**TASK ITEM**
Repeat exactly, please, the lines that begin at the start of the listing and end at the line holding "What do you see at coordinates (122, 25)".
· · · · · · ·
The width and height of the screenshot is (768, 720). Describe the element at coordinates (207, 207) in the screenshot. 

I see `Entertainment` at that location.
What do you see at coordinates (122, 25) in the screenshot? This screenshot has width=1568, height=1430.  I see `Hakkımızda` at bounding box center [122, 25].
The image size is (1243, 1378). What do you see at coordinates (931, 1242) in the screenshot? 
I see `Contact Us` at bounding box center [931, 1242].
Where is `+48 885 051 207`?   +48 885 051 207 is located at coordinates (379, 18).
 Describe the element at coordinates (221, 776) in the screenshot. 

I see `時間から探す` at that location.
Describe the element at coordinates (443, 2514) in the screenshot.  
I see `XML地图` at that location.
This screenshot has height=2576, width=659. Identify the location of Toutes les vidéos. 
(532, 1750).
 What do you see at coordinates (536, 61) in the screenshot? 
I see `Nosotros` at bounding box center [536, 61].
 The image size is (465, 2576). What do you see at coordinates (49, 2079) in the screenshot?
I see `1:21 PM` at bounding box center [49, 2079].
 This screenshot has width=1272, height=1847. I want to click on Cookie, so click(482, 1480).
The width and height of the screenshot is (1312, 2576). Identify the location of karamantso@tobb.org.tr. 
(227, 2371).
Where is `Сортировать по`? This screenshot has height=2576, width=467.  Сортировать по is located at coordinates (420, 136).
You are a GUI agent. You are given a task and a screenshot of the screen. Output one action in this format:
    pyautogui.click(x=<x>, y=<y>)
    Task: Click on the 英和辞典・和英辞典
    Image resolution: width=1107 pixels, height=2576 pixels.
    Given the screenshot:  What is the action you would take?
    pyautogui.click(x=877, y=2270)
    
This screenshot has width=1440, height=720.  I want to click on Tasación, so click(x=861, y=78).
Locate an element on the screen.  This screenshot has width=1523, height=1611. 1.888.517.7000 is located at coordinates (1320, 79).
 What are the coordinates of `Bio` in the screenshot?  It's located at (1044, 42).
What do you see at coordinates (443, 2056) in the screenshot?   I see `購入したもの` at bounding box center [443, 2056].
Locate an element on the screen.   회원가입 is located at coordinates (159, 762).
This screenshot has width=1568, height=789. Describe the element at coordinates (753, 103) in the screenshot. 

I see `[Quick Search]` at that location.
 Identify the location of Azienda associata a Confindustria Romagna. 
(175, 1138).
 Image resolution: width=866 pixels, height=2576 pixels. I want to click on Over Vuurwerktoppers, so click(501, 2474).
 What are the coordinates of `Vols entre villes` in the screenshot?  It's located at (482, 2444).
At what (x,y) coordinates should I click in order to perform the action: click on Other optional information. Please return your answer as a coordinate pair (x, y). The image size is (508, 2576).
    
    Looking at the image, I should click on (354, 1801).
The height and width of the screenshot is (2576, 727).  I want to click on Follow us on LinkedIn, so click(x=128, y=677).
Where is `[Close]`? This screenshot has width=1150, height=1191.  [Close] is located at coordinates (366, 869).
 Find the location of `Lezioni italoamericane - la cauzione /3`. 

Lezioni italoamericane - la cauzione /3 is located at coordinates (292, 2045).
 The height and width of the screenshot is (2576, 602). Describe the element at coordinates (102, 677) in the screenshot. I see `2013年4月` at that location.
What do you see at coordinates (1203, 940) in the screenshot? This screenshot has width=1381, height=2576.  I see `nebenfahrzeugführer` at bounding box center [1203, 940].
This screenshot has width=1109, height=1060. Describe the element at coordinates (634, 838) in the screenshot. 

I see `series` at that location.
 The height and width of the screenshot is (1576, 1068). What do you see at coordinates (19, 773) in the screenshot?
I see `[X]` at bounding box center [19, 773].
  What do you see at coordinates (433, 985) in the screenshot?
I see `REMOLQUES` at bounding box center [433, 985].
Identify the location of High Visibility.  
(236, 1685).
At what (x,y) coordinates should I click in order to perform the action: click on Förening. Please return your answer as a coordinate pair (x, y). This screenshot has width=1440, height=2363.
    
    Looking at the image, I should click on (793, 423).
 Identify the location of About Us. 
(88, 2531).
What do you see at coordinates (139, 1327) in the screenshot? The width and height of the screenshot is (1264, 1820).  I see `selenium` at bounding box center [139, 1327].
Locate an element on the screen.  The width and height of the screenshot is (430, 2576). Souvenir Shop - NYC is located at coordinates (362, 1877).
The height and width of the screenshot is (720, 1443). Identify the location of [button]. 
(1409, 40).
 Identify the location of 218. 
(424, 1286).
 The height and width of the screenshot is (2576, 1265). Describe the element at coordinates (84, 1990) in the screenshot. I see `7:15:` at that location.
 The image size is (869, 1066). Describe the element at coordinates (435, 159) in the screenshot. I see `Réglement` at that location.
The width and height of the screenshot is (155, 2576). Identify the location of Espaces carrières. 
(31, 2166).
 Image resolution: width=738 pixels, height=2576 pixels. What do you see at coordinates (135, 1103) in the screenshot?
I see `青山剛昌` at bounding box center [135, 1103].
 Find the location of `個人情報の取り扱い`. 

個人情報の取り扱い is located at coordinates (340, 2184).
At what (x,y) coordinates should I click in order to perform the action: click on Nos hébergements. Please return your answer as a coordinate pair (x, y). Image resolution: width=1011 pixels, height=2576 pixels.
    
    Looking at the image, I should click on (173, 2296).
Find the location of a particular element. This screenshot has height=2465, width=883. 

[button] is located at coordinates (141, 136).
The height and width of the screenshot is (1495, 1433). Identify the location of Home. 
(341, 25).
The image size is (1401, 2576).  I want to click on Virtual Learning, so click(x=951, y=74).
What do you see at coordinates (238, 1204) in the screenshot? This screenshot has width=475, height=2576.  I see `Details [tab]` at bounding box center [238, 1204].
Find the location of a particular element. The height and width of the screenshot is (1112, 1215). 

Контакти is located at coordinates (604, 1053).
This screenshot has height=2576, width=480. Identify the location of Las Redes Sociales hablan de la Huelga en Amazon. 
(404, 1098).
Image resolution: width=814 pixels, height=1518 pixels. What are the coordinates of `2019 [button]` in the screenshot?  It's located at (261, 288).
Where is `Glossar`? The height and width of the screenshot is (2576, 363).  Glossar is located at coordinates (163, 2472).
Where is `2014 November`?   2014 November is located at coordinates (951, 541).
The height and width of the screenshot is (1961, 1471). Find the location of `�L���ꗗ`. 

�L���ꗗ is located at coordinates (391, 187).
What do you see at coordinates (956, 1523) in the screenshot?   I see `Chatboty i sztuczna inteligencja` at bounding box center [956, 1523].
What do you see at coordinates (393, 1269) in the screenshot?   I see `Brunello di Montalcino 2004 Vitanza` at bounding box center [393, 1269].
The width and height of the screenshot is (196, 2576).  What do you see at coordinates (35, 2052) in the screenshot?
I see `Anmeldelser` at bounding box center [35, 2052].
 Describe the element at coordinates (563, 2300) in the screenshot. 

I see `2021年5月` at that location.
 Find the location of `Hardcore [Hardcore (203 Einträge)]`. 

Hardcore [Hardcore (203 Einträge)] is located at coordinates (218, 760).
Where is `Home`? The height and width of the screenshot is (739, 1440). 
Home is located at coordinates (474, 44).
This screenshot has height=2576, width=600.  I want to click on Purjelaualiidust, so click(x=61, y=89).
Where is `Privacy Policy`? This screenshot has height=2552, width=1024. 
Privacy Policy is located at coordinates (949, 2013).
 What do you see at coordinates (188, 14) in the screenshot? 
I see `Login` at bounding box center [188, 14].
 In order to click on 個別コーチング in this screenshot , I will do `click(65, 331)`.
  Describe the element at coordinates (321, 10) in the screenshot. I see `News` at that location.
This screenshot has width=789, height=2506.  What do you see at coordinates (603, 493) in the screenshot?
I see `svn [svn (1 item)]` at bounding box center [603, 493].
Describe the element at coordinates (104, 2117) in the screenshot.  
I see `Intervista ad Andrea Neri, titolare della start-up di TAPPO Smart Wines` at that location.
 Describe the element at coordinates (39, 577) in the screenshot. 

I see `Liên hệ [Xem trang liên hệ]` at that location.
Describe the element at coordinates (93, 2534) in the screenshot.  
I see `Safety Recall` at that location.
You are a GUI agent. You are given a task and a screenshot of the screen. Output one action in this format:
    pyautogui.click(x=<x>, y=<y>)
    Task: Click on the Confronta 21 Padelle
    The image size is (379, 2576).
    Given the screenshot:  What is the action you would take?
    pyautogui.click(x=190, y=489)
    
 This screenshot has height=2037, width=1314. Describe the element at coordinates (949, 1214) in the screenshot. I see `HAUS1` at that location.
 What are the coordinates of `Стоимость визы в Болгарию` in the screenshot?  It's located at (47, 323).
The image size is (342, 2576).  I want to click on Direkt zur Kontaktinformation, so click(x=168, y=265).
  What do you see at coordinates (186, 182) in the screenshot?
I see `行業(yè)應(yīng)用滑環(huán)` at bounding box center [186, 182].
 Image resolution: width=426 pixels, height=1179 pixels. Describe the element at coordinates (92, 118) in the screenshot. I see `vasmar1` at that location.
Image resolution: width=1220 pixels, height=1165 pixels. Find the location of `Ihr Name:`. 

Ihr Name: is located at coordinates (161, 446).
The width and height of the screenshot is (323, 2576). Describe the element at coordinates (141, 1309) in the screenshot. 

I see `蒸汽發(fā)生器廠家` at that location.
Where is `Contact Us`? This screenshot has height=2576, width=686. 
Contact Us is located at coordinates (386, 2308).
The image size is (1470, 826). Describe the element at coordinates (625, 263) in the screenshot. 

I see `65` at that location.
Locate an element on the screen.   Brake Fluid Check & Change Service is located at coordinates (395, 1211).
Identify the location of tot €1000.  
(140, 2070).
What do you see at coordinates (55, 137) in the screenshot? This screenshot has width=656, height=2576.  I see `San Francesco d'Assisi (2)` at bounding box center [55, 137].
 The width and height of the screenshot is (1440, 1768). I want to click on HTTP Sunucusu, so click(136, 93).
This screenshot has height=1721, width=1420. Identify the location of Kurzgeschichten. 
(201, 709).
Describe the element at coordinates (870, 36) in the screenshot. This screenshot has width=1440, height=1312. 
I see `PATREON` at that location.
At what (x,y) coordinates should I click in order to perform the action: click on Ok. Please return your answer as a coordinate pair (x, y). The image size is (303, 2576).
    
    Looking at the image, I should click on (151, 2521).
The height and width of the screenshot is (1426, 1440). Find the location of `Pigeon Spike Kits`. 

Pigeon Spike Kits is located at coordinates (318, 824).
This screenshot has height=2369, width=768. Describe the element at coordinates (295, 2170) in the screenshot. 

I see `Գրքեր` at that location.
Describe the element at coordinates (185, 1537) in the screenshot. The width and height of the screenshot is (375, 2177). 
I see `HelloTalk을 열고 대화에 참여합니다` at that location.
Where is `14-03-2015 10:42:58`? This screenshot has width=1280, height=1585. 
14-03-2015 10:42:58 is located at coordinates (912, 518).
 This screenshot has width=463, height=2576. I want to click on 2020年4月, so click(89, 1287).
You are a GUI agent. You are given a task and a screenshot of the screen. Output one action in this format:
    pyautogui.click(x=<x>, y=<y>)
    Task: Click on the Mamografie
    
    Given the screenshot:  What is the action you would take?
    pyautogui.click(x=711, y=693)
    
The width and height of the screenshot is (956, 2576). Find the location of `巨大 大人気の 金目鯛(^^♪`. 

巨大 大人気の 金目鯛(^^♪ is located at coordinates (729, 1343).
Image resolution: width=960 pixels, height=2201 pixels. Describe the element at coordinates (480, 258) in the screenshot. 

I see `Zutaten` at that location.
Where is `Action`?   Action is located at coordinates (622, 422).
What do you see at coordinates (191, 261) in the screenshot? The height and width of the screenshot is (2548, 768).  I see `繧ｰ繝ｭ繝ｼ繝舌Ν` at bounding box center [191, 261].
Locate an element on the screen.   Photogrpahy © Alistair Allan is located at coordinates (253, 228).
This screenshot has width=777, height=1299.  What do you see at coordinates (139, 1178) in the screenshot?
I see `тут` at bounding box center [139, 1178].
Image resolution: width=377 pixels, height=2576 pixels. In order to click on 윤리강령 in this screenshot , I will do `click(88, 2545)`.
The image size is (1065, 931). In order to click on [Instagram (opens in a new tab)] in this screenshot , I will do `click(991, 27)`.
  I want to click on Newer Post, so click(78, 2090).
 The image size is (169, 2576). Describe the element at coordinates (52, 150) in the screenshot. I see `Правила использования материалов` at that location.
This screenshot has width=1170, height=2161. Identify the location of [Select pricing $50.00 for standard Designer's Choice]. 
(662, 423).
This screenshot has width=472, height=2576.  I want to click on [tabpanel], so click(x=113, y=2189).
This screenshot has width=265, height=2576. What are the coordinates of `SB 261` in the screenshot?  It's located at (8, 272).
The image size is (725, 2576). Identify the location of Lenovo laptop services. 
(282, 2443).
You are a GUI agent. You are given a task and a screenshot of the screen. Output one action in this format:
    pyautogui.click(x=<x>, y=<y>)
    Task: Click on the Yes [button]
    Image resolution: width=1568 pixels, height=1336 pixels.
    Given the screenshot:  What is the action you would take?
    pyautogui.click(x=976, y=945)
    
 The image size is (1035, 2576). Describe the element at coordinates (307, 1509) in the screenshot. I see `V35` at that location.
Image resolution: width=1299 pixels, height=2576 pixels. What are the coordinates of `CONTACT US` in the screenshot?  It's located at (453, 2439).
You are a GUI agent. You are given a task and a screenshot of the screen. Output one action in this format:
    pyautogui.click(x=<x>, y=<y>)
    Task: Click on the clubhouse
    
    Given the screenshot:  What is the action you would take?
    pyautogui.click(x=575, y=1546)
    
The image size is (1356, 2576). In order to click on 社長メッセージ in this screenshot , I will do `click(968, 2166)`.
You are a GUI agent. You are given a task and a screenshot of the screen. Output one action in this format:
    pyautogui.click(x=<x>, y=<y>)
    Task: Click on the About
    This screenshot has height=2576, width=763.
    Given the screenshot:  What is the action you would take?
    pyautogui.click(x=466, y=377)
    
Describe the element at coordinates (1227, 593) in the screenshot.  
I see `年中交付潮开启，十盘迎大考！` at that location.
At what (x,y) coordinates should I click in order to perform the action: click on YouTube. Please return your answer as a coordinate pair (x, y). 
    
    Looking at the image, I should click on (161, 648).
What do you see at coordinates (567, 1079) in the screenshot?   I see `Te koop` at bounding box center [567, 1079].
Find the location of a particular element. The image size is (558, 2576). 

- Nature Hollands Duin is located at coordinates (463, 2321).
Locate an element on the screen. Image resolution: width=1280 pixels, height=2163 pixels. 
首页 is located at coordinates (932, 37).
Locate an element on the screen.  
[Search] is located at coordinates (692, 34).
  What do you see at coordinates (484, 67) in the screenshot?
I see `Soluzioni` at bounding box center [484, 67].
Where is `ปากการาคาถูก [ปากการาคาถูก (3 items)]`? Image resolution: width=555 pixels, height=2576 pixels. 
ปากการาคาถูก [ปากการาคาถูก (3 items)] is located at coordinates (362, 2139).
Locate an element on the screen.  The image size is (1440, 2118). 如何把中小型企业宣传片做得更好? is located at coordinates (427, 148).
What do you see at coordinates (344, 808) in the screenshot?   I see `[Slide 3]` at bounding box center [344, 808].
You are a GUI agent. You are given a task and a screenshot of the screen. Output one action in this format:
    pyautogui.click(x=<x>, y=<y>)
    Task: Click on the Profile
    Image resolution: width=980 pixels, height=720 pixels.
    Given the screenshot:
· · · · · · ·
**ANSWER BOX**
The width and height of the screenshot is (768, 720). Describe the element at coordinates (207, 207) in the screenshot. 

I see `Entertainment` at that location.
What do you see at coordinates (122, 25) in the screenshot? This screenshot has width=1568, height=1430.  I see `Hakkımızda` at bounding box center [122, 25].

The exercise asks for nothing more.